La lettera e i reperti sono arrivati a Pompei in un plico consegnato al titolare di un’agenzia di viaggi. «Ora ho 36 anni e ho avuto il cancro al seno due volte, l’ultima volta finito in una doppia mastectomia. Io e la mia famiglia abbiamo anche avuto problemi finanziari. Siamo brave persone e non voglio passare questa maledizione alla mia famiglia o ai miei bambini. Per questo perdonatemi per il gesto fatto anni fa, ho imparato la lezione – scrive Nicole – sto chiedendo il perdono degli Dei. Voglio solo scrollarmi di dosso la maledizione ricaduta su di me e la mia famiglia. Per piacere accettate questi reperti così da fare la cosa giusta per l’errore che ho fatto. Mi dispiace tanto, un giorno tornerò nel vostro bellissimo paese per scusarmi di persona».

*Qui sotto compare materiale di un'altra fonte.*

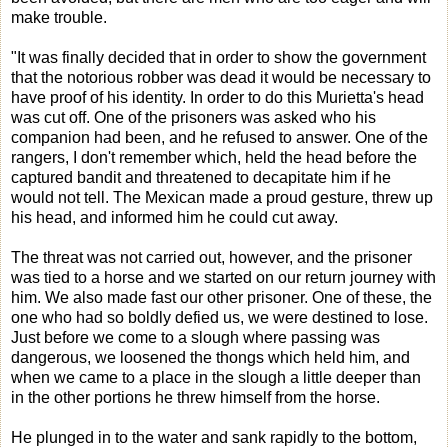
make trouble.
"It was finally decided that in order to show the government
that the notorious robber was dead it would be necessary to
have proof of his identity. In order to do this Murietta's head
was cut off. One of the prisoners was asked who his
companion had been, and he refused to answer. One of the
rangers, I don't remember which, held the head before the
captured bandit and threatened to decapitate him if he
would not tell. The Mexican made a proud gesture, threw up
his head, and informed him he could cut away.
The threat was not carried out, however, and the prisoner
was tied to a horse and we started on our return journey with
him. We also made fast our other prisoner. One of these, the
one who had so boldly defied us, we were destined to lose.
Just before we come to a slough where passing was
dangerous, we loosened the thongs which held him, and
when we came to a place in the slough a little deeper than
in the other portions he threw himself from the horse.
He plunged in to the water and sank rapidly to the bottom,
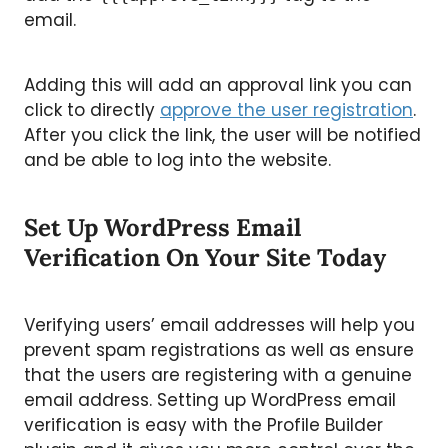
email.
Adding this will add an approval link you can
click to directly
approve the user registration
.
After you click the link, the user will be notified
and be able to log into the website.
Set Up WordPress Email
Verification On Your Site Today
Verifying users’ email addresses will help you
prevent spam registrations as well as ensure
that the users are registering with a genuine
email address. Setting up WordPress email
verification is easy with the Profile Builder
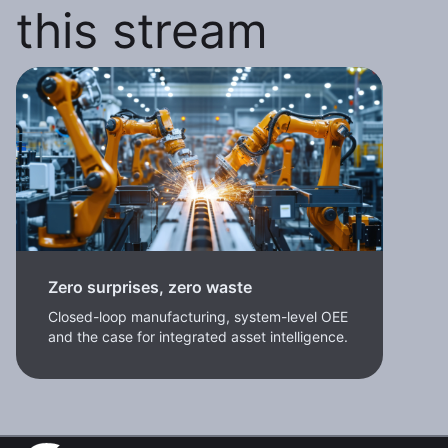
this stream
Zero surprises, zero waste
Closed-loop manufacturing, system-level OEE
and the case for integrated asset intelligence.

Nel plico c’era anche un’altra lettera, sempre dal Canada e sempre di scuse per un altro furto. È scritta da Alastain e Kimberly G.: «Ciao, vi restituisco queste pietre che io e mia moglie abbiamo preso mentre visitavamo Pompei e il monte Vesuvio nel 2005. Le abbiamo prese senza pensare al dolore e alla sofferenza che queste povere anime hanno provato durante l’eruzione del Vesuvio e la morte terribile che hanno avuto. Siamo dispiaciuti e per piacere perdonateci per aver fatto questa terribile scelta! Possano le loro anime riposare in pace», si legge.